Not like HOs and HIs who buy at HD even know how to use them by deductions, Klien probably sent all the defects there figuring no one would ever be able to tell the difference.


----------



## SparkYZ (Jan 20, 2010)

Klein benders used to be good, now they suck . Stick with the ideal black oxide


----------



## HARRY304E (Sep 15, 2010)

sugg said:


> Hello, my name is Gus and I work mostly in the residential field on the Central Coast of California. In November of this year I purchased two benders from one of the local Home Depot stores - a 1/2 and 3/4. The arrow on these benders didn't point straight down like the arrow on the Ideals. I thought this was Klein's way of doing things. During practice bends (learning) I was noticing the stub ups were never at 5 or 6 inches. They were always about 3/8" short. Our older Ideal benders in the shop resulted in accurate stub ups. So I went back to Home Depot and started looking through their Klein benders: About 1/2 of them have their arrows pointing straight down, and the others have the arrow pointing at another angle. This was the case for the 1/2, 3/4, and 1 inch benders. 56206, and 56207 are the tool numbers - I don't know number for the 1" bender. The Klein Tool website has the arrow facing in the down position for all of their benders.
> 
> I offer this info as a heads up if you are considering a Klein bender from Home Depot. I emailed Klein about this - haven't heard from them. I ended up returning them - bought the black-steel Ideal benders from the supply house - no issues. - Gus


 For a few bucks more the Ideal benders black-steel are the best ones that is what i like any way and they come with the little book you can keep in your tool bag/box so you can make all kind's of bends and make it look good:thumbup:

Welcome to the forum:thumbsup:


----------



## Wirenuting (Sep 12, 2010)

That don't surprise me. I had an Ideal bender that made dog legs the first time I used it.

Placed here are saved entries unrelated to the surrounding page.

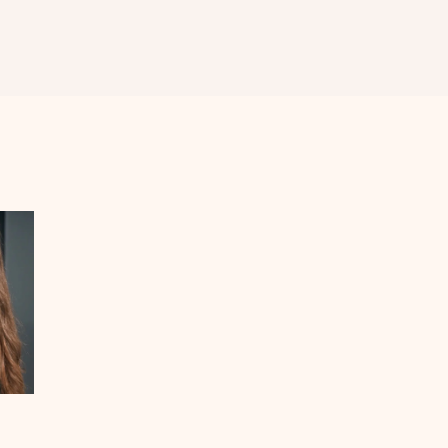
MEDIFACIAL
MICRONEEDLING
RADIOFREQUENCY
LASER HAIR
REDUCTION
ACNE SCAR
REDUCTION
FRACTIONAL CO2
LASER &
FRACTIONAL
MICRONEEDLING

I figure someone bought it and bent some rebar and returned it. Even when I buy new strippers I always try them at the store before I pay. 
But years ago I bought a "Saw Set" because I like sharpening my own hand saws and wanted to bring life back to my grandfathers saw. But when I went to use it there were No numbers on the setting wheel. When I went back all but one Saw set was like that. 
It's always best to look before you buy.


----------



## LARMGUY (Aug 22, 2010)

Wirenuting said:


> That don't surprise me. I had an Ideal bender that made dog legs the first time I used it. I figure someone bought it and bent some rebar and returned it. Even when I buy new strippers I always try them at the store before I pay.
> But years ago I bought a "Saw Set" because I like sharpening my own hand saws and wanted to bring life back to my grandfathers saw. But when I went to use it there were No numbers on the setting wheel. When I went back all but one Saw set was like that.
> It's always best to look before you buy.


 
Blasted Chinese Crap!


----------



## macmikeman (Jan 23, 2007)

Get a Gardner Bender and you will have a nice little bubble to help you make your bends.......


----------



## nolabama (Oct 3, 2007)

my Gardner dont have that


----------



## McClary’s Electrical (Feb 21, 2009)

Half their benders being manufactured wrong, and the other half different, is RIGHT inline with Klein's recent years of quality control.


----------



## Wirenuting (Sep 12, 2010)

nolabama said:


> my Gardner dont have that


Get a "Rack-a-Tier's" bender and they got this goofie looking adjustable stop on them.


----------



## The_Modifier (Oct 24, 2009)

For those looking for lost bender manuals

Gardner Bender manual
IDEAL Bender Manual
Rack-A-Tiers "hoppy bender"

:thumbsup:


----------



## Big John (May 23, 2010)

Wirenuting said:


> Get a "Rack-a-Tier's" bender and they got this goofie looking adjustable stop on them.


 It may be goofy looking, but it might just be a darn good idea. I've always wanted to try one.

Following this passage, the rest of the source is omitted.